Peygamberimiz, bu duanın hususiyetlerini daha sonra uzun uzun
anlatır.
Evet Cevşen duası, tüm yüce sultanlar tarafından okunmuş ve
okunması da çok tavsiye edilmiş bir duadır, işte biz bu duadaki
esmâları, bilinçaltına ekiyoruz. Her bir esma, beynimizdeki ve
auramızdaki boyutumuza ekiliyor ve bir süre sonra artık Cevşen veya
Celcelutiye veya Kur’ân sizin dışınızda okuduğunuz ve hakkında
konuştuğunuz bir mana olmaktan çıkıyor, bizzat inşaallah siz
oluyorsunuz. O esmâlara tam âyine olmak ve o kanal ile uyumlanmak
bir açıdan bu tohumları bilinçaltı düzeyde ekmeye bağlı. Ne kadar
safiyeti ile biz bunu iç rahmimize, yani bu yapımıza alırsak o kadar
tesirli olur.
Ancak burada bu duaların tamamının değil, bizim sorunumuzla ilgili
olan kısmını özel kayıt tekniği ve özel bazı telkinlerle de destekleyerek
bilinçaltına ekiyoruz.
Bu duaların detayları bu kitabı çok çok aşar.

***
Sorular ve Cevaplar

Hangi konularda subliminal kayıtlar hazırlamak mümkün?

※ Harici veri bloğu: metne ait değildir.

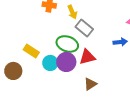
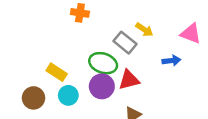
yellow arrow: (72, 12) -> (144, 30), moved, turned -32
cyan circle: (50, 63) -> (68, 95), moved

Hangi konuda değil desek, aslında daha doğru olur, istisnasız her
konuda telkin cd’si hazırlanabilir. Ve bilinçaltı, istenilen konuda
programlanabilir ve sorunlar aşılabilir. Yeter ki kişi gerçekten ne
istediğini, ne yapmak istediğini ve amacının ne olduğunu bilsin.
Unutmayalım. Bilinçaltı aldığı mesajı emir olarak kabul eder ve onu
uygulamaya koyar. Kur’ân’ın çözümlediği, Cevşen ve Celcelutiye’nin
çözümlediği her konuda telkinleri, yani ayetleri hazırlamak mümkün.
Ki, yaş kuru her şey Kur’an’da var. Ve çözümü de var.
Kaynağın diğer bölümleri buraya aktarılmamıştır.